San Francisco State University this week is much in the news over free speech and academic freedom — for all the wrong reasons. We just discussed how former swimmer Riley Gaines was allegedly assaulted and had to be locked away in a room for her own protection after trying to speak on transgender issues at the school. Now, the Foundation for Individual Rights and Expression (FIRE) has issued a letter to San Francisco State University on a new and troubling controversy over academic freedom. The university opened an investigation into Maziar Behrooz, an associate professor of history, reportedly due to his showing a drawing of the Prophet Muhammad.
The image was displayed once in a class on the history of the Islamic world between 500 and 1700. After a Muslim student complained, the school put Behrooz under investigation. The controversy is closely analogous to the situation discussed earlier at Hamline University where a professor was denied the renewal of his contract after showing a painting of Muhammad in an arts class.
When Behrooz disagreed, the student went to the department chair. The professor explained that the student's view on the prohibition of any image of Muhammad was not uniformly accepted by Muslims and that many Shiite Muslims have such drawings on walls in their homes. He also correctly noted that he has the academic freedom to make such choices for his class.
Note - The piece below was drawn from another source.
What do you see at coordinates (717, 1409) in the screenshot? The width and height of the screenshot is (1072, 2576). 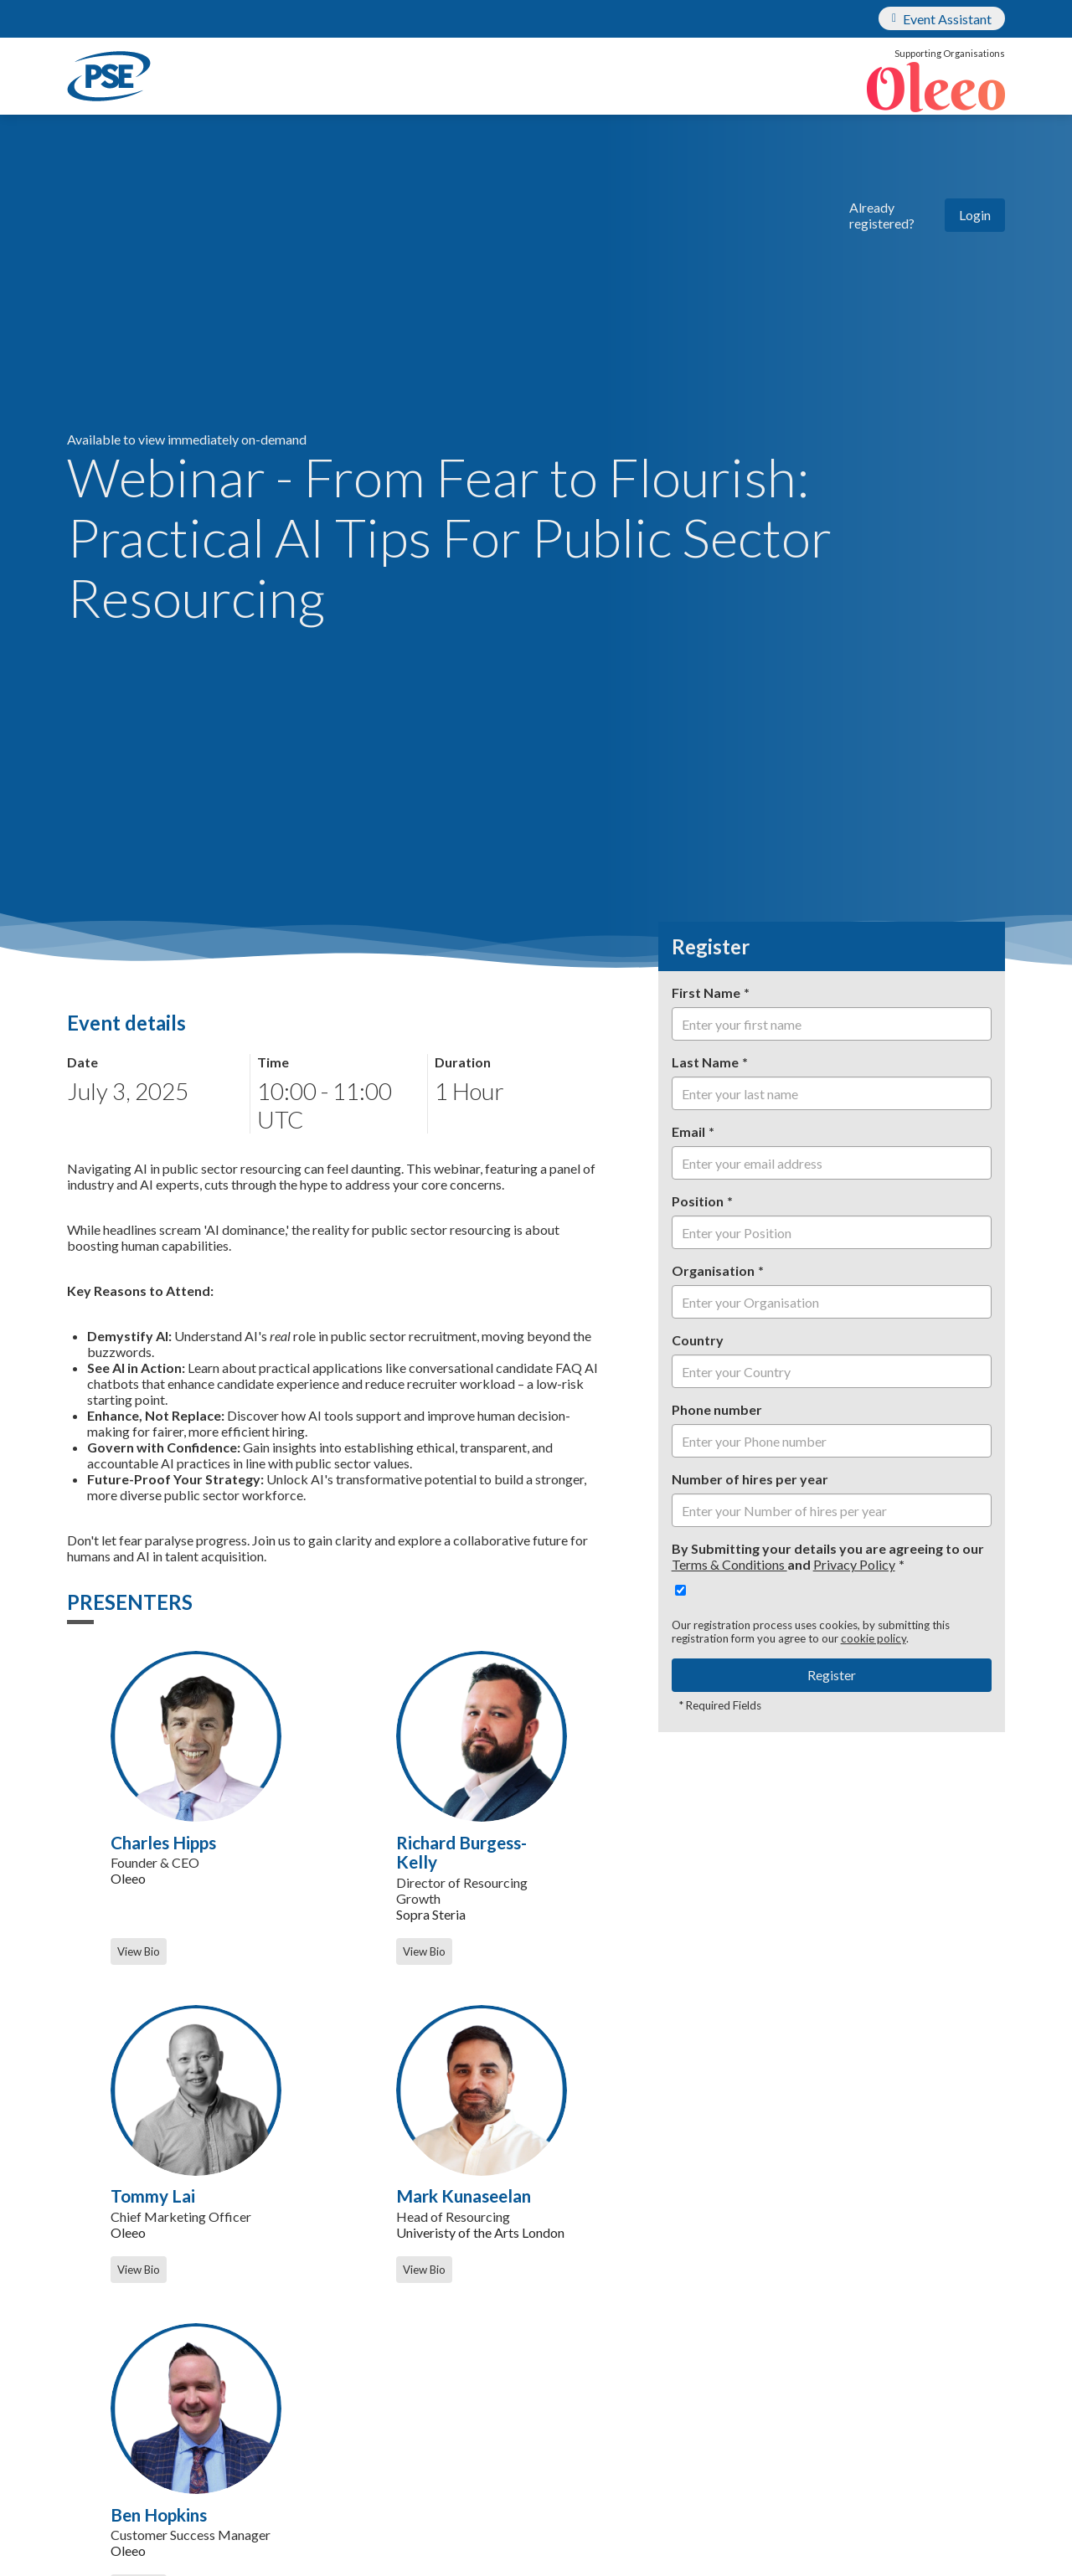 I see `Phone number` at bounding box center [717, 1409].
Nevertheless, the university launched an investigation. Why? The facts appear established. The only question is whether Behrooz has a right to make such decisions in his course. He clearly does.
I was struck by the anemic expression of academic freedom in the faculty manual of the university. This is the only reference to the core right:
"Academic freedom for all members of the academic community demands that channels of administrative communication be open in both directions, and that they be used regularly and effectively. In 1969-70, the Academic Senate created a Committee on Academic Freedom, elected by the faculty."
Not exactly a roaring endorsement. However, as a state school, SFSU must comply with the First Amendment and academic freedom has long been extended protections by the courts.
As correctly noted by FIRE, the courts have repeatedly warned against state schools denying the First Amendment protections afforded to academic freedom. Indeed, the words of the Supreme Court in Keyishian v. Bd. of Regents, 385 U.S. 589, 603 (1967), are particularly apt in this case in warning officials not to "cast a pall of orthodoxy over the classroom."